Every element in An is product of n-cycles

Question

I just did the following: if $n$ is greater or equal to $3$ than every element in An is product of $3-$cycles. So I suppose this should be a general case. But I did the first problem by dividing it in two special cases and I fail to see how I could use this to prove general statement for $n$ that is : every element in An is product of n-cycles.

Answer 1

We know that every permutation is a product of $2$-cycles, and that an even permutation is a product of an even numbers of permutations. If we can show that a product of two $2$-cycles is equal to a product of $3$-cycles, then the claim is proven.

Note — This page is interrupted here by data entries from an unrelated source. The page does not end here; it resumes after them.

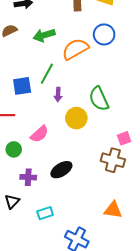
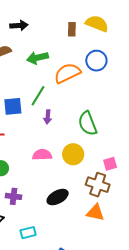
yellow circle: (76, 118) -> (73, 154), moved
pink semicircle: (39, 134) -> (42, 155), moved, turned -144
black ellipse: (61, 170) -> (58, 197), moved
orange triangle: (113, 210) -> (95, 213), moved

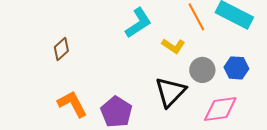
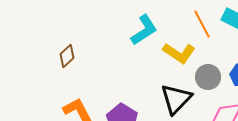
yellow L-shape: (173, 46) -> (179, 53), size x1.4

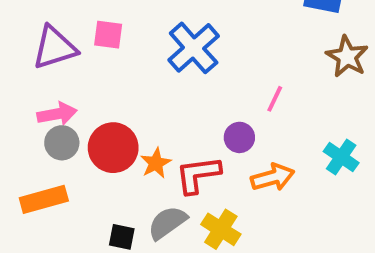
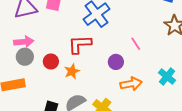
pink line: (275, 99) -> (136, 44), turned -64
red circle: (113, 148) -> (51, 62), size x0.6
red L-shape: (198, 175) -> (80, 44), moved

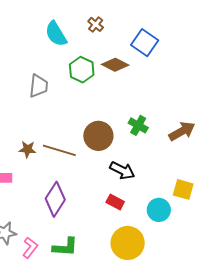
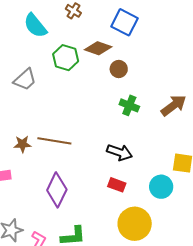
gray trapezoid: (39, 86) -> (25, 80), turned 50
brown circle: (98, 136) -> (119, 69), moved, size x0.6

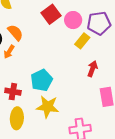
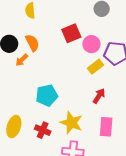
red cross: (13, 92) -> (43, 130), moved
yellow star: (47, 107) -> (71, 123), moved

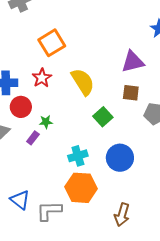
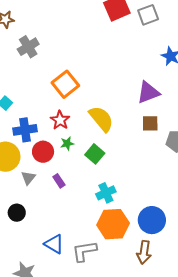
green square: (103, 117) -> (95, 154), moved
green star: (46, 122) -> (67, 143), moved
purple rectangle: (33, 138) -> (59, 181), turned -64
blue circle: (120, 158) -> (152, 220), moved
brown arrow: (122, 215) -> (144, 252), moved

Let $(a\; b)(c\; d)$ be a product of two $2$-cycles. If the two cycles are equal, then this is trivial. Else, we have $a\neq b,$ $c\neq b$ and $\{a,b\} \neq \{c,d\}$. Without loss of generality, we can take $a\notin \{c,d\}$ and $c\notin\{a,b\}$. Then, you can check that : $$(a\;b)(c\;d) = (a\;c\;b)(c\;d\;a)$$

Remark : this property is true (though trivial) for $n \leq 2$ since we have $\mathfrak A_1 \simeq \mathfrak A_2 \simeq \{1\}$ and the identity is the empty product (of $3$-cycles).

Edit

If $n\geq 4$, every $3$-cycle in $\mathfrak S_n$ is a product of $n$-cycles. Let $\{a_1,\ldots,a_n\} = \{1,\ldots,n\}$ be any ordering. Then, you have : $$(a_1\;a_2\;a_3) = (a_2 \; a_1 \; a_3 \; a_4\; a_5\;\ldots\;a_n)(a_n\;a_{n-1}\;\ldots \;a_2\;a_1)$$ so the claim is a consequence of the property with $3$-cycles.